Supported bridge pose
Suggested hold time: 5 mins
Suggested props: 2 bolsters (or 4 or more folded blankets) + 1 blanket
Place your bolsters end to end to make one long bolster that will support your body. Lie back on the bolsters with your head and tops of the shoulders resting on the floor. Keep your chin level to your forehead to maintain the natural arch of your neck.
Be sure that the bolsters or blankets underneath you are completely supporting the weight of your legs and torso as you extend your arms out to the sides at a comfortable angle. Allow the props to support you as you settle in and relax. Focus on your exhalations to release stress and anxiety.
Supported wide-angle pose
Suggested hold time: 5 mins
Suggested props: 1 bolster or chair + 1 or more blankets
Come into a sitting position with your legs wide apart and a bolster in front of you. Lean forward to rest your torso, arms and head on the bolster; or, if you can’t lean that far forward, use a chair to support your head instead.
With restorative yoga the aim is not to stretch but to feel supported. Sit up on a folded blanket or two if your lower back feels any strain, and move closer towards the chair to decrease the angle of your torso.

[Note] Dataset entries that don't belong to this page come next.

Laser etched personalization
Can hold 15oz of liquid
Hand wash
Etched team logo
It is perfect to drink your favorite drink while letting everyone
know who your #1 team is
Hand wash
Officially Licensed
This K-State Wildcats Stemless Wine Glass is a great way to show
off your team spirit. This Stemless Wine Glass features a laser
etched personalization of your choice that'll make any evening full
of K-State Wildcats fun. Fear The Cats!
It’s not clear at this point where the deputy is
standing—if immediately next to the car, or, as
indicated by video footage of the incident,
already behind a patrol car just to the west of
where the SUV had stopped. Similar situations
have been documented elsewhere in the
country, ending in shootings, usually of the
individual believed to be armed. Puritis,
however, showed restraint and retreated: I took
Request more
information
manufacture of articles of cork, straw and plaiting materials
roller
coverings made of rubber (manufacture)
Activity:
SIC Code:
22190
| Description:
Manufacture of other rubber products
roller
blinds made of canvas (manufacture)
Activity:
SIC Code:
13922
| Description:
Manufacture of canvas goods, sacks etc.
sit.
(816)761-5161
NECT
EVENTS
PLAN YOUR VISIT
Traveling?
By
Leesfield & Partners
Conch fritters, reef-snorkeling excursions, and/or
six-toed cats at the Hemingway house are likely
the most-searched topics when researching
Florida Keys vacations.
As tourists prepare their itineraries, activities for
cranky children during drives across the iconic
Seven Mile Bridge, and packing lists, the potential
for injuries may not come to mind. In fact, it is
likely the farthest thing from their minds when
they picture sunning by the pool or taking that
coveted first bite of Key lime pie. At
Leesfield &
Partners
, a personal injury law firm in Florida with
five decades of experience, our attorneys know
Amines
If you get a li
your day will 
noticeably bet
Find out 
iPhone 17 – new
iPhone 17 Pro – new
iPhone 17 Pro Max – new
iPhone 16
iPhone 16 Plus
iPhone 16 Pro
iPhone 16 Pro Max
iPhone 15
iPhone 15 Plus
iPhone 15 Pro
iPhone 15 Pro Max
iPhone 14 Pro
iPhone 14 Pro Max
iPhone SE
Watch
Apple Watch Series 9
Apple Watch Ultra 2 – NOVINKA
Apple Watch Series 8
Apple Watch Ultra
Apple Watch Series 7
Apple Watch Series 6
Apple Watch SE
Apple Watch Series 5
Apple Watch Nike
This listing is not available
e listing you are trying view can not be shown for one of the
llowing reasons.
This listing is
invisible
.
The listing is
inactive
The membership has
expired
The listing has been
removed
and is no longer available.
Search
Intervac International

Suggested hold time: 10 mins
Suggested props: 4 blankets
Place one folded blanket behind you for your head and neck to rest on. Fold another two or three blankets and pile them one on top of the other to elevate your lower legs, making sure the pile of blankets is long enough to support the distance from behind your knees to your Achilles tendons at the back of the heels.
Breathe normally, feeling the support of the props underneath you as you completely relax. As your breath naturally deepens in this position, notice your awareness moving into your abdomen, feeling your belly softly rising and falling with your breath.
Elevated legs-up-the-wall pose
Suggested hold time: 10 mins
Suggested props: 1 bolster + 1 or more blankets
With your bolster parallel to the wall, place a folded blanket perpendicular to the bolster, making a T shape. Sit on one end of the bolster side-on to the wall then roll onto your back as you swing your legs up the wall so your spine is supported by the folded blanket. With your sacrum resting on the bolster, your upper back will be resting on the floor and your legs will be more-or-less straight up the wall.
Rest your arms on the floor, either out to the sides or over your head if comfortable. Allow yourself to feel the support of both the bolster and the floor as you take slow, steady breaths.
Variation: you could do legs-up-the-wall without the pelvis elevated on the bolster if you need to avoid inversions.
Suggested hold time: 5–20 mins
Suggested props: 1 bolster + 1 blanket
Come into a basic savasana, lying on your back with your legs comfortably apart and your arms away from your body. Fold your blanket into a rectangle approximately 40cm × 60cm, roll up one of the long edges and use the rolled edge to support your neck and the flat part to support your head.
Place the bolster underneath your knees to release your lower back onto the floor. Your whole body should feel relaxed as you enjoy the stillness this posture brings to body and mind.